● **Data provided**:
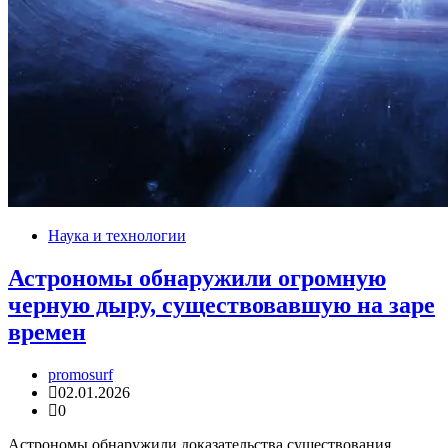
Наука и технологии
Астрономы обнаружили огромную
черную дыру, существовавшую на заре
времен
promosurf
02.01.2026
0
Астрономы обнаружили доказательства существования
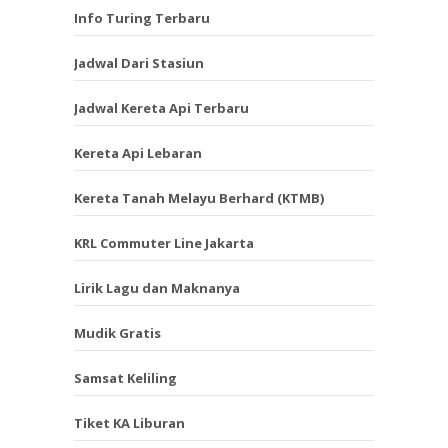
Info Turing Terbaru
Jadwal Dari Stasiun
Jadwal Kereta Api Terbaru
Kereta Api Lebaran
Kereta Tanah Melayu Berhard (KTMB)
KRL Commuter Line Jakarta
Lirik Lagu dan Maknanya
Mudik Gratis
Samsat Keliling
Tiket KA Liburan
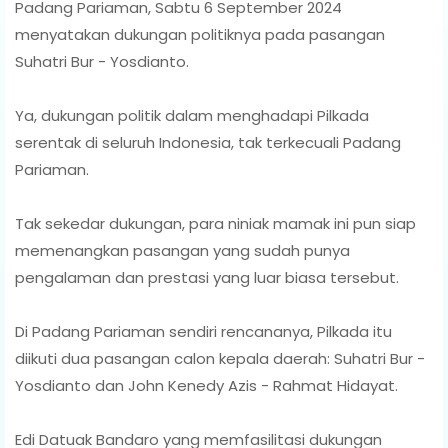
Padang Pariaman, Sabtu 6 September 2024
menyatakan dukungan politiknya pada pasangan
Suhatri Bur - Yosdianto.
Ya, dukungan politik dalam menghadapi Pilkada
serentak di seluruh Indonesia, tak terkecuali Padang
Pariaman.
Tak sekedar dukungan, para niniak mamak ini pun siap
memenangkan pasangan yang sudah punya
pengalaman dan prestasi yang luar biasa tersebut.
Di Padang Pariaman sendiri rencananya, Pilkada itu
diikuti dua pasangan calon kepala daerah: Suhatri Bur -
Yosdianto dan John Kenedy Azis - Rahmat Hidayat.
Edi Datuak Bandaro yang memfasilitasi dukungan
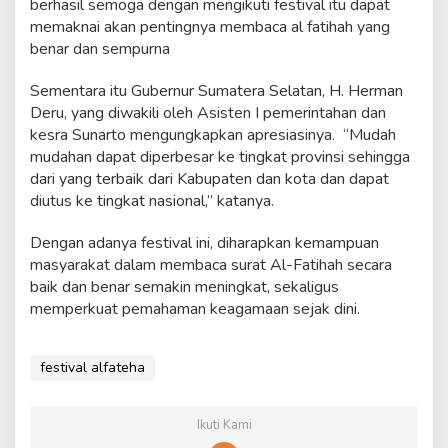
berhasil semoga dengan mengikuti festival itu dapat
memaknai akan pentingnya membaca al fatihah yang
benar dan sempurna
Sementara itu Gubernur Sumatera Selatan, H. Herman
Deru, yang diwakili oleh Asisten I pemerintahan dan
kesra Sunarto mengungkapkan apresiasinya. “Mudah
mudahan dapat diperbesar ke tingkat provinsi sehingga
dari yang terbaik dari Kabupaten dan kota dan dapat
diutus ke tingkat nasional,” katanya.
Dengan adanya festival ini, diharapkan kemampuan
masyarakat dalam membaca surat Al-Fatihah secara
baik dan benar semakin meningkat, sekaligus
memperkuat pemahaman keagamaan sejak dini.
festival alfateha
Ikuti Kami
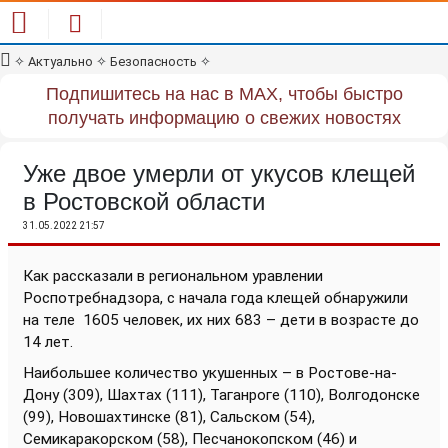
✧
Актуально
✧
Безопасность
✧
Подпишитесь на нас в MAX, чтобы быстро
получать информацию о свежих новостях
Уже двое умерли от укусов клещей
в Ростовской области
31.05.2022 21:57
Как рассказали в региональном уравлении
Роспотребнадзора, с начала года клещей обнаружили
на теле
1605 человек, их них 683 – дети в возрасте до
14 лет.
Наибольшее количество укушенных – в Ростове-на-
Дону (309), Шахтах (111), Таганроге (110), Волгодонске
(99), Новошахтинске (81), Сальском (54),
Семикаракорском (58), Песчанокопском (46) и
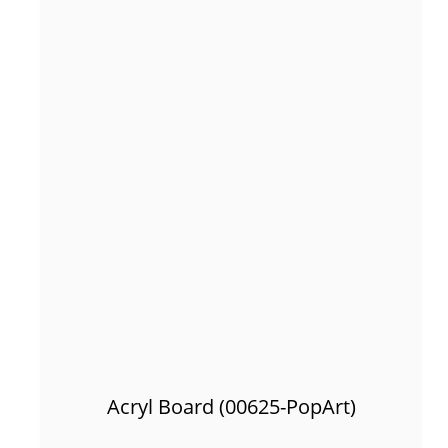
Acryl Board (00625-PopArt)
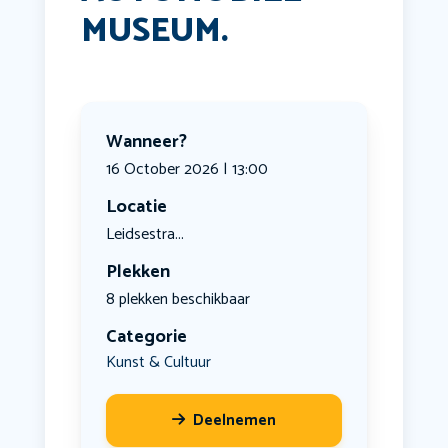
MUSEUM.
Wanneer?
16 October 2026 | 13:00
Locatie
Leidsestra...
Plekken
8 plekken beschikbaar
Categorie
Kunst & Cultuur
Deelnemen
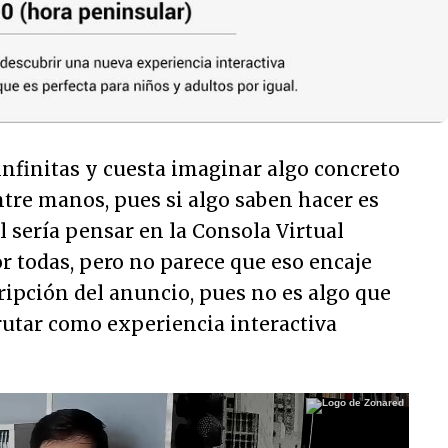
infinitas y cuesta imaginar algo concreto
tre manos, pues si algo saben hacer es
l sería pensar en la Consola Virtual
r todas, pero no parece que eso encaje
ipción del anuncio, pues no es algo que
rutar como experiencia interactiva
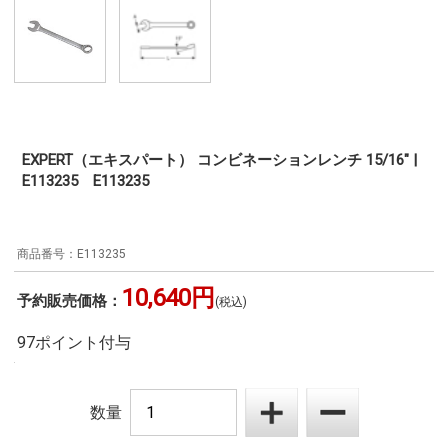
EXPERT（エキスパート） コンビネーションレンチ 15/16" |
E113235 E113235
E113235
10,640円
予約販売価格：
(税込)
97ポイント付与
数量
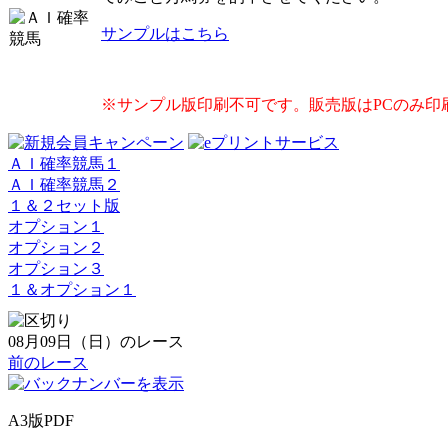
サンプルはこちら
※サンプル版印刷不可です。販売版はPCのみ印
ＡＩ確率競馬１
ＡＩ確率競馬２
１＆２セット版
オプション１
オプション２
オプション３
１＆オプション１
08月09日（日）のレース
前のレース
A3版PDF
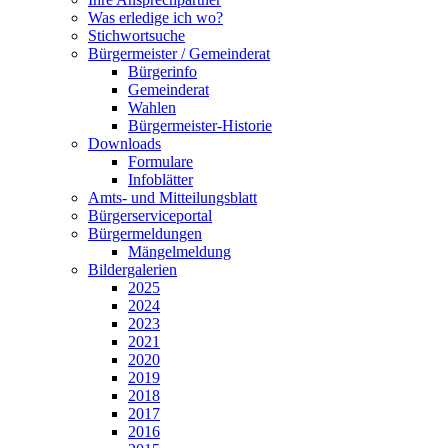
Was erledige ich wo?
Stichwortsuche
Bürgermeister / Gemeinderat
Bürgerinfo
Gemeinderat
Wahlen
Bürgermeister-Historie
Downloads
Formulare
Infoblätter
Amts- und Mitteilungsblatt
Bürgerserviceportal
Bürgermeldungen
Mängelmeldung
Bildergalerien
2025
2024
2023
2021
2020
2019
2018
2017
2016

● **Goal of the exercise**: Go through the material line by line, tally each line containing "pasangan", and give the total only.

● **Problem solution**: 3